Periodic Updates on the Futures Markets
November canola is up $3.30 per metric ton (mt), Dec soybean oil is down .40 cents per pound, November European rapeseed is up 6.25 euros per mt and November Malaysian palm oil is up .14%. Dec oats are up 3 cents per bushel. October crude oil is down $.41 per barrel, October ULSD is down $.0123 per gallon, and the December Canadian dollar is down .00180 at .72735. The December U.S. Dollar Index is up .570 at 97.090 and the October Brazilian real is down .00005 at 0.18795.

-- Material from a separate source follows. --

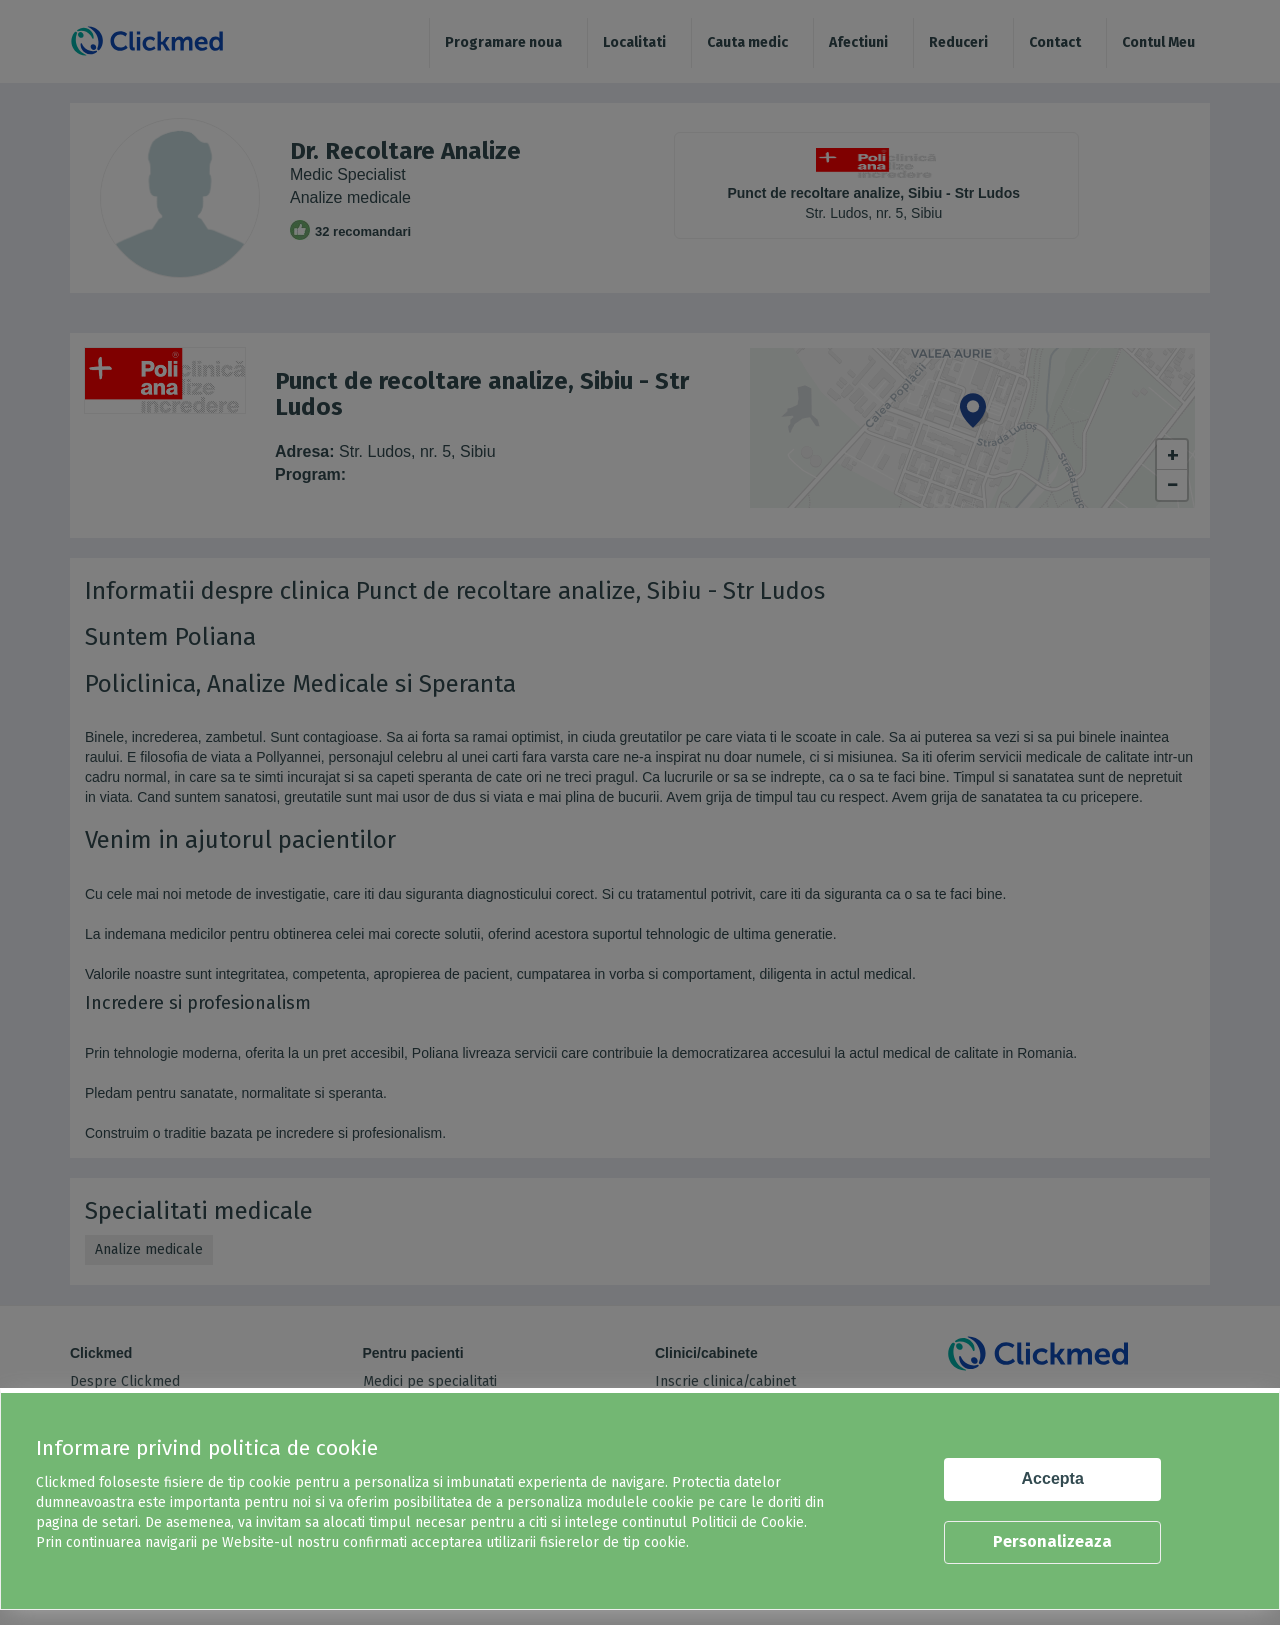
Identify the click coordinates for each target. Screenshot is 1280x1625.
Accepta (1053, 1478)
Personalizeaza (1052, 1541)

Canola prices continue to firm as the morning progresses with bargain hunting as the most likely reason with Wednesday’s selloff into the close appearing overdone. Otherwise, grain and oilseed markets remain quietly lower despite strong export sales reported earlier. Total export commitments of corn are currently 68% ahead of last year’s pace to date while USDA is expecting a 5% annual increase. The strengthening Brazilian real is getting some of the credit for the export interest. Wheat is not that impressive but still doing well. Total export commitments for wheat are now 20% ahead of last year’s pace compared to USDA expectations for a 9% annual gain. Even soybeans had a respectable week with 923,000 mt in sales despite China’s complete absence. That leaves total commitments in soybeans lagging last year’s pace by 36% while USDA expects it to come in closer to 10% in the end. On a final note, even a corn export sale flash announcement of 110,000 mt to Mexico failed to impress the market with prices still quietly lower.
Outside markets are continuing to reverse initial reactions to the headline news that the Fed expects to cut interest rates twice more this year following Wednesday’s expected quarter-point cut. As mentioned in the opening comments, Powell delivered a hawkish-cut type of press conference following the decision, suggesting they were in no rush to cut rates. That was followed by a better-than-expected weekly jobless claims report and Philly Fed survey result this morning, sending Treasuries lower yet and supporting a U.S. dollar rally. Equity markets have chosen to ignore those factors so far, remaining in record territory.
Energy prices remain quietly lower despite recent attacks by Ukraine on Russian energy infrastructure and talk of increased sanctions against Russia oil exports.